3. **daarion-web UI**
* [ ] `/microdao/daarion` loads without SSR error and displays orchestrator/microDAO context.
* [ ] `/nodes/node-1` loads and shows NODE1 data.
* [ ] At least one `/agents/...` page loads and shows crew/agents data.
* [ ] No `ECONNREFUSED 127.0.0.1:80` in `daarion-web` logs.
4. **Telegram routing**
* [ ] `telegram-gateway` uses the correct router URL (`http://dagi-router:9102` or via alias `router`).
* [ ] No `Temporary failure in name resolution` or `NotJSMessageError` in `telegram-gateway` logs under normal operation.
* [ ] Sending a message through the Telegram bot results in a valid LLM-based reply via `dagi-router`.
5. **Docs**
* [ ] This task file `TASK_PHASE_NODE1_REPAIR.md` is saved under `docs/tasks/` (or the project's task folder).
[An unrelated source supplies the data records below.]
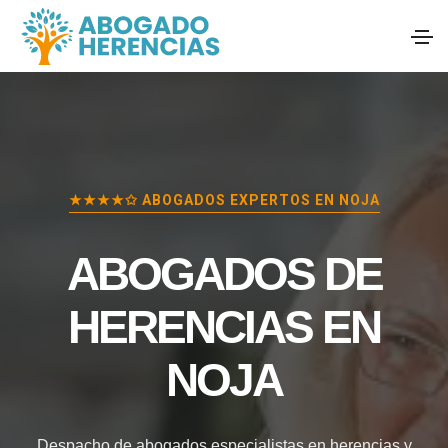
★★★★✩ ABOGADOS EXPERTOS EN
NOJA
ABOGADOS DE
HERENCIAS EN
NOJA
Despacho de abogados especialistas en herencias y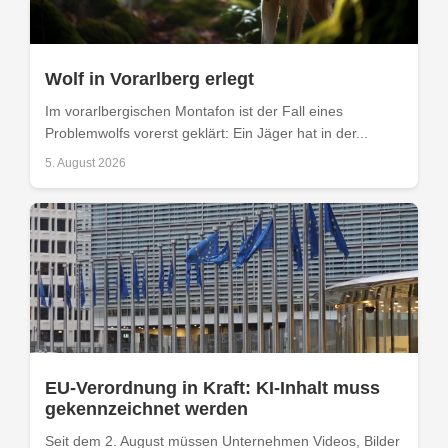
Wolf in Vorarlberg erlegt
Im vorarlbergischen Montafon ist der Fall eines
Problemwolfs vorerst geklärt: Ein Jäger hat in der...
5. August 2026
EU-Verordnung in Kraft: KI-Inhalt muss
gekennzeichnet werden
Seit dem 2. August müssen Unternehmen Videos, Bilder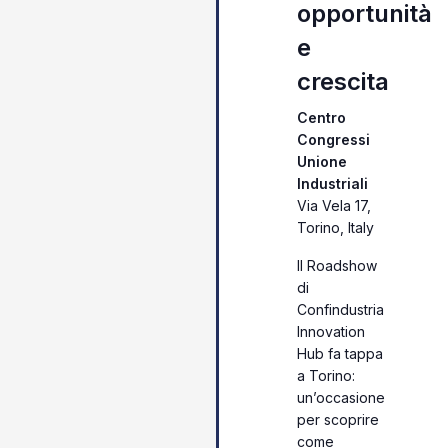
opportunità
e
crescita
Centro
Congressi
Unione
Industriali
Via Vela 17,
Torino, Italy
Il Roadshow
di
Confindustria
Innovation
Hub fa tappa
a Torino:
un’occasione
per scoprire
come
* [ ] A short deploy how-to for NODE1 (from "git pull" to "docker compose up") is added/updated (e.g. `docs/DEPLOY_NODE1_REPAIR.md`).
---
## Notes for agents
* Prefer minimal, targeted changes over large refactors.
* Reuse existing patterns from other services (Dockerfiles, healthchecks, migrations).
* When in doubt which version of a library to pin (Torch, Haystack), check:
* existing working services in this repo,
* or the versions used in local/dev containers (if recorded in lockfiles).
* Keep logs and errors in comments / commit messages to help future debugging.